In case anyone is worried about the future for individuals with autism, don't be.  Forbes isn't.  Reporter Alice G. Walton just wrote a piece that pretends that autism has remained at a constant rate at the same time she talked about the "fast growing number of adults living with autism."  

Walton isn’t alarmed about the 80-85% unemployment rate or “the estimated incremental cost per capita of autism is $3.2 million over a lifetime."  Instead, the message seems to be that we just need to create the right kinds of jobs for people with autism.  We don’t hear about the overwhelming needs of those with severe autism or any concerns that the numbers might get even worse.

Walton acknowledged that “there aren’t a lot of good statistics on how the work and living situations of [adults] on the autism spectrum have changed over the years.”  Why is that?  Why don’t we know what autistic adults are doing?  Maybe she should do a little looking and try and find a few of the one to 1.5 million autistic adults she claims are out there somewhere.

Living Life With Autism: Has Anything Really Changed? By Alice G. Walton

There’s so much talk of the origins of autism these days, it’s hard not to think of it as a childhood disorder. But we tend to forget that there is a fast growing number of adults living with autism in the country today. According to Autism Speaks, in the next decade alone, 500,000 children with autism will come of age. So we have to wonder, what lies in store for the young adults who will soon age out of the special education system? What kind of lives will they lead? Has public awareness of the disorder led to any real change?

Rough estimates suggest that there are currently between one and 1.5 million autistic adults in the country today.
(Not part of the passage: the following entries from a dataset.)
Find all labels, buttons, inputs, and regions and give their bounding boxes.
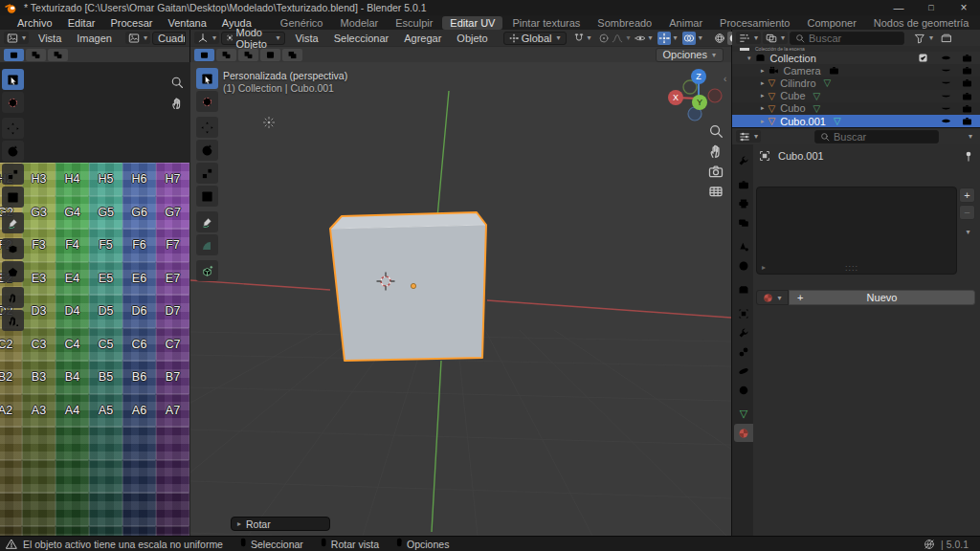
outliner-editor-type-button[interactable]: ▾	[736, 32, 761, 44]
tool-pinch-button[interactable]	[2, 310, 24, 331]
minimize-button[interactable]: —	[882, 2, 915, 13]
outliner-display-mode-button[interactable]: ▾	[763, 32, 788, 44]
tab-gen-rico[interactable]: Genérico	[273, 16, 331, 30]
uv-editor-type-button[interactable]: ▾	[4, 32, 29, 44]
eye-closed-icon[interactable]	[941, 103, 951, 114]
navigation-gizmo[interactable]: Z X Y	[665, 69, 731, 124]
properties-tab-modifiers[interactable]	[734, 323, 753, 342]
uv-pan-icon[interactable]	[170, 97, 184, 110]
options-dropdown[interactable]: Opciones ▾	[656, 48, 724, 62]
uv-canvas[interactable]: H2H3H4H5H6H7G2G3G4G5G6G7F2F3F4F5F6F7E2E3…	[0, 62, 190, 536]
tool-select-box-button[interactable]	[2, 69, 24, 90]
browse-material-button[interactable]: ▾	[756, 290, 789, 305]
shading-wireframe-icon[interactable]	[714, 33, 725, 44]
select-mode-subtract-icon[interactable]	[238, 49, 258, 61]
camera-toggle-icon[interactable]	[962, 103, 972, 114]
cube-object[interactable]	[330, 212, 486, 361]
perspective-toggle-icon[interactable]	[708, 184, 724, 199]
tool-add-cube-button[interactable]	[196, 260, 218, 281]
tool-measure-button[interactable]	[196, 234, 218, 255]
browse-image-button[interactable]: ▾	[125, 32, 150, 44]
sidebar-toggle-icon[interactable]: ‹	[724, 74, 726, 84]
axis-neg-x[interactable]	[708, 89, 722, 102]
eye-closed-icon[interactable]	[941, 77, 951, 88]
properties-tab-viewlayer[interactable]	[734, 213, 753, 231]
camera-toggle-icon[interactable]	[962, 65, 972, 76]
collapse-icon[interactable]: ▾	[747, 55, 751, 62]
tool-box-button[interactable]	[2, 238, 24, 259]
outliner-item-cube[interactable]: ▸▽Cube▽	[732, 90, 980, 102]
mode-selector[interactable]: Modo Objeto ▾	[221, 32, 285, 45]
properties-tab-object[interactable]	[734, 304, 753, 322]
axis-y[interactable]: Y	[692, 95, 707, 110]
expand-icon[interactable]: ▸	[761, 92, 765, 99]
viewport-editor-type-button[interactable]: ▾	[194, 32, 219, 44]
overlays-toggle[interactable]: ▾	[682, 32, 702, 45]
eye-icon[interactable]	[941, 116, 951, 126]
select-mode-subtract-icon[interactable]	[48, 49, 68, 61]
maximize-button[interactable]: □	[915, 3, 947, 12]
pin-icon[interactable]	[963, 150, 974, 162]
tool-transform-button[interactable]	[196, 186, 218, 207]
menu-editar[interactable]: Editar	[60, 17, 103, 29]
outliner-item-cilindro[interactable]: ▸▽Cilindro▽	[732, 77, 980, 89]
tab-animar[interactable]: Animar	[661, 16, 710, 30]
snapping-controls[interactable]: ▾	[573, 33, 591, 44]
tab-nodos-de-geometr-a[interactable]: Nodos de geometría	[866, 16, 977, 30]
properties-tab-world[interactable]	[734, 256, 753, 275]
falloff-curve-icon[interactable]	[612, 33, 623, 44]
tool-polygon-button[interactable]	[2, 261, 24, 282]
properties-tab-material[interactable]	[734, 424, 753, 442]
operator-panel[interactable]: ▸ Rotar	[231, 517, 330, 531]
properties-tab-constraints[interactable]	[734, 342, 753, 361]
properties-tab-render[interactable]	[734, 175, 753, 193]
close-button[interactable]: ×	[947, 1, 980, 14]
expand-icon[interactable]: ▸	[761, 104, 765, 112]
camera-toggle-icon[interactable]	[962, 77, 972, 88]
axis-x[interactable]: X	[668, 90, 683, 105]
outliner-item-cubo[interactable]: ▸▽Cubo▽	[732, 102, 980, 115]
uv-zoom-icon[interactable]	[170, 76, 184, 89]
properties-tab-data[interactable]: ▽	[734, 405, 753, 423]
properties-tab-output[interactable]	[734, 194, 753, 212]
properties-tab-physics[interactable]	[734, 362, 753, 380]
select-mode-extend-icon[interactable]	[216, 49, 236, 61]
eye-closed-icon[interactable]	[941, 91, 951, 101]
new-material-button[interactable]: + Nuevo	[789, 290, 975, 305]
tool-move-button[interactable]	[2, 118, 24, 139]
select-mode-set-icon[interactable]	[4, 49, 24, 61]
camera-view-icon[interactable]	[708, 164, 724, 179]
network-offline-icon[interactable]	[924, 539, 935, 550]
select-mode-intersect-icon[interactable]	[282, 49, 302, 61]
menu-vista[interactable]: Vista	[31, 33, 69, 44]
panel-expand-icon[interactable]: ▸	[762, 263, 766, 272]
snap-magnet-icon[interactable]	[573, 33, 585, 44]
camera-toggle-icon[interactable]	[962, 116, 972, 126]
menu-procesar[interactable]: Procesar	[102, 17, 160, 29]
slot-specials-menu[interactable]: ▾	[961, 228, 975, 236]
tab-sombreado[interactable]: Sombreado	[590, 16, 659, 30]
select-mode-extend-icon[interactable]	[26, 49, 46, 61]
outliner-search[interactable]: Buscar	[790, 32, 904, 45]
exclude-checkbox-icon[interactable]	[918, 53, 928, 63]
tool-grab-button[interactable]	[2, 287, 24, 308]
camera-toggle-icon[interactable]	[962, 91, 972, 101]
new-collection-icon[interactable]	[941, 33, 952, 44]
menu-agregar[interactable]: Agregar	[396, 33, 449, 44]
outliner-item-camera[interactable]: ▸Camera	[732, 64, 980, 77]
slot-remove-button[interactable]: −	[959, 205, 975, 220]
tool-move-button[interactable]	[196, 117, 218, 138]
tab-pintar-texturas[interactable]: Pintar texturas	[504, 16, 588, 30]
select-mode-invert-icon[interactable]	[260, 49, 280, 61]
filter-icon[interactable]	[914, 33, 925, 44]
material-slots-list[interactable]: ▸ ::::	[756, 187, 957, 275]
expand-icon[interactable]: ▸	[761, 79, 765, 87]
tool-select-box-button[interactable]	[196, 68, 218, 89]
tool-annotate-button[interactable]	[2, 212, 24, 233]
viewport-canvas[interactable]: Personalizada (perspectiva) (1) Collecti…	[190, 62, 731, 536]
select-mode-set-icon[interactable]	[194, 49, 214, 61]
slot-add-button[interactable]: +	[959, 187, 975, 203]
menu-ventana[interactable]: Ventana	[160, 17, 213, 29]
outliner-item-collection[interactable]: ▾Collection	[732, 52, 980, 64]
tab-esculpir[interactable]: Esculpir	[388, 16, 440, 30]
But because tracking the disorder is relatively recent, there aren’t a lot of good statistics on how the work and living situations of people on the autism spectrum have changed over the years.
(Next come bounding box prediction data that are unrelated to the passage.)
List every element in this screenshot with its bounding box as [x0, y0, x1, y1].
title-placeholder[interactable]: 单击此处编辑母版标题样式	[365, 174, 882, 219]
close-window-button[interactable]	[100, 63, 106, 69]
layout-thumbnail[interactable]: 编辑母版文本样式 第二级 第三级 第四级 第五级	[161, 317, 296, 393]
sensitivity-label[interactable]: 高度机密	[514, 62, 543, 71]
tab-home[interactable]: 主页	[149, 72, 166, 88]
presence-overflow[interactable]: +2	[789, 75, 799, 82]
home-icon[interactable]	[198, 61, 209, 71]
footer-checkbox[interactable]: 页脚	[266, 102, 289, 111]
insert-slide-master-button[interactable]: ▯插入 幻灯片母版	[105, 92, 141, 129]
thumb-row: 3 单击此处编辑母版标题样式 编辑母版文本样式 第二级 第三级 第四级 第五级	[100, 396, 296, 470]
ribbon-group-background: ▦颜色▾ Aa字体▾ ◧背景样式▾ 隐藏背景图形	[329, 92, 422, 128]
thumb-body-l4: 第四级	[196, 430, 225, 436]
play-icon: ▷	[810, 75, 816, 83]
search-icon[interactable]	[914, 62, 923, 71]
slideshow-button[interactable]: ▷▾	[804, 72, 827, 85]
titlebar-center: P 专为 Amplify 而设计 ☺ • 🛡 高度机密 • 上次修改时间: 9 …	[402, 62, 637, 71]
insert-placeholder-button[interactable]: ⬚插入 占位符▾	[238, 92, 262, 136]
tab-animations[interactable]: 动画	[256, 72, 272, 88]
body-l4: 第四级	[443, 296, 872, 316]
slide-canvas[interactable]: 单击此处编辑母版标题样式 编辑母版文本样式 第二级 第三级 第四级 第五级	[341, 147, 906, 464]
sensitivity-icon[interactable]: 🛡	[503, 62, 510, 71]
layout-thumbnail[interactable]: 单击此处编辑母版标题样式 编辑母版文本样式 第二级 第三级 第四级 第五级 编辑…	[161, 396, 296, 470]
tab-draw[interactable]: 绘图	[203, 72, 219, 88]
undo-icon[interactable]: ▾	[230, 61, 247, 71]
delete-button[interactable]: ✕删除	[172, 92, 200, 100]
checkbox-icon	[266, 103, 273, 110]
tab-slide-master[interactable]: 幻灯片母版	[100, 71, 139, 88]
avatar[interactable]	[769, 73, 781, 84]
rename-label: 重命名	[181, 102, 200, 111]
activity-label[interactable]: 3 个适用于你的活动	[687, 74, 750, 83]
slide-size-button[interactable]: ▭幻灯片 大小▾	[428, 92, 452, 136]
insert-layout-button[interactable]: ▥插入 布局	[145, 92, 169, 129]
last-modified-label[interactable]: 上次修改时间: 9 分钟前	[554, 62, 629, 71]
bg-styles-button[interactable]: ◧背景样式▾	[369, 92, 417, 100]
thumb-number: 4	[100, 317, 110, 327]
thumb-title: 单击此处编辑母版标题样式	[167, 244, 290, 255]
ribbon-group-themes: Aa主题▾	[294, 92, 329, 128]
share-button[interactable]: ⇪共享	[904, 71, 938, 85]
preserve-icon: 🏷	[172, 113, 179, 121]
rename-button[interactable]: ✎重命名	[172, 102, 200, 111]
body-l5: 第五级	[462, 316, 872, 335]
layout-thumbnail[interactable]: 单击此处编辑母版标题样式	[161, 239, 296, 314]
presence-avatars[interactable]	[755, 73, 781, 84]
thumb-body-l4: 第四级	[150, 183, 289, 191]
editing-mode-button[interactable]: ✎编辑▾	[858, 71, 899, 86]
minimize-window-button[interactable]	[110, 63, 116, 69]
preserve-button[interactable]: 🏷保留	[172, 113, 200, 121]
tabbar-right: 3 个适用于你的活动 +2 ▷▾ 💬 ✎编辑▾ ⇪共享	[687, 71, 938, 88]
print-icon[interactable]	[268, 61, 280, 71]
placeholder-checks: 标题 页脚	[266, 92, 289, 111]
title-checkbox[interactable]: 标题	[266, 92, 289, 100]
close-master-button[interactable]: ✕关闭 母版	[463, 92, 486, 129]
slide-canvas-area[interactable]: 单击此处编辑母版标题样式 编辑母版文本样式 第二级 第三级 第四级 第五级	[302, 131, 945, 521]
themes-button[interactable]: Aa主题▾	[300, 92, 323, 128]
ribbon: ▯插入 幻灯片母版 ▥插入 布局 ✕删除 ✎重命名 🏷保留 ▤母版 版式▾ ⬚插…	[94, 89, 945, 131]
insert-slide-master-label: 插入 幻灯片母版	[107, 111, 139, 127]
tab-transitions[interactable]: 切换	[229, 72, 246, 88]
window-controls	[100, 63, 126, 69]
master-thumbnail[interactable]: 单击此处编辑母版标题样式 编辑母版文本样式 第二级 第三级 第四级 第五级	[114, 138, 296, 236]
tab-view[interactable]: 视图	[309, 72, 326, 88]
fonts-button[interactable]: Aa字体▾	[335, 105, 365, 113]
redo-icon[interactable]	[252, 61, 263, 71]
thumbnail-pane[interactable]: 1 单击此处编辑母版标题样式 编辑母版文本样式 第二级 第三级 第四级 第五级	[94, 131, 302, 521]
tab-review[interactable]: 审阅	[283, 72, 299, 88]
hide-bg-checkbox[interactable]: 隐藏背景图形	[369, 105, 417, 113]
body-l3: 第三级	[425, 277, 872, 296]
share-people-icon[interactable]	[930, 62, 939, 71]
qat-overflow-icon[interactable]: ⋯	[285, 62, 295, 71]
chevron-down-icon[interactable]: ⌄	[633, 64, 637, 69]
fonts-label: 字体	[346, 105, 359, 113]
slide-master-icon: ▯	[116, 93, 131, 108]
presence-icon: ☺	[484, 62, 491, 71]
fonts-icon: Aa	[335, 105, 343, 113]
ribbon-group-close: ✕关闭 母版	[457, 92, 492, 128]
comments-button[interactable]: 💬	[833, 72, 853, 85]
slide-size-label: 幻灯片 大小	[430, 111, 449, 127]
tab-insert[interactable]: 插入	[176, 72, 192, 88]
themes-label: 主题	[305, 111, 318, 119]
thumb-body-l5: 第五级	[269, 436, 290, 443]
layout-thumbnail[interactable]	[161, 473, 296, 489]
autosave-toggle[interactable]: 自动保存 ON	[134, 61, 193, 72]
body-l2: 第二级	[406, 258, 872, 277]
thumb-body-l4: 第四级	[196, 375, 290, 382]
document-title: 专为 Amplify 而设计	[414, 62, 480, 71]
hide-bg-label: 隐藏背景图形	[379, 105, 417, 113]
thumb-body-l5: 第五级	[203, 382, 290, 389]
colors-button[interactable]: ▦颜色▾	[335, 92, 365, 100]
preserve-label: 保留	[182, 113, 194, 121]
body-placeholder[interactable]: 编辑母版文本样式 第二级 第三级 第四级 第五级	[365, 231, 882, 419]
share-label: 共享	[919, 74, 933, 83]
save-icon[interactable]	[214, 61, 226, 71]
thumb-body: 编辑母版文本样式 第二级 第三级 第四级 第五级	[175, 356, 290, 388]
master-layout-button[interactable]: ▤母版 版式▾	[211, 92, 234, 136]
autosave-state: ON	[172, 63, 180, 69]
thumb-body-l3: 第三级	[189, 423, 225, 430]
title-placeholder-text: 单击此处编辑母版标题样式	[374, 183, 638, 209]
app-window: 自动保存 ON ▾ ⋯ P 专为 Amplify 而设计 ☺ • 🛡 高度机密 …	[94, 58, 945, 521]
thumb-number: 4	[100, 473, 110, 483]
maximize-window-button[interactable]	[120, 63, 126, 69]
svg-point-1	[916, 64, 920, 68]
On the other hand, some autistic people are getting married and having kids, says Peter Bell of Autism Speaks. (And, he adds, in rare cases, some may not even be aware they have autism until they have a child diagnosed with the disorder, and their own status unfolds.)

The good news is that many of the participants in the study were born in the 1980s, and things have shifted since then. “There will be a change happening for kids born in the ‘90s and 2000s,” Bell adds. “You’ll have increasingly better outcomes because they are the ones experiencing the benefit of early diagnosis, early intervention, and newer kinds of treatments. And these are often covered by insurance, so more kids are getting them. This next generation will be able to lead better, more independent lives. A good percentage will be on to post-secondary education – years ago, they said this would never happen.”

. . . .If more effort were put towards integrating people with autism into education and employment, says Bell, society would clearly see the economic benefits. “These people have a lot to offer, and many have exceptional skills and talents. We have to get rid of the stigma. It may take some extra effort, but the payout will be great.”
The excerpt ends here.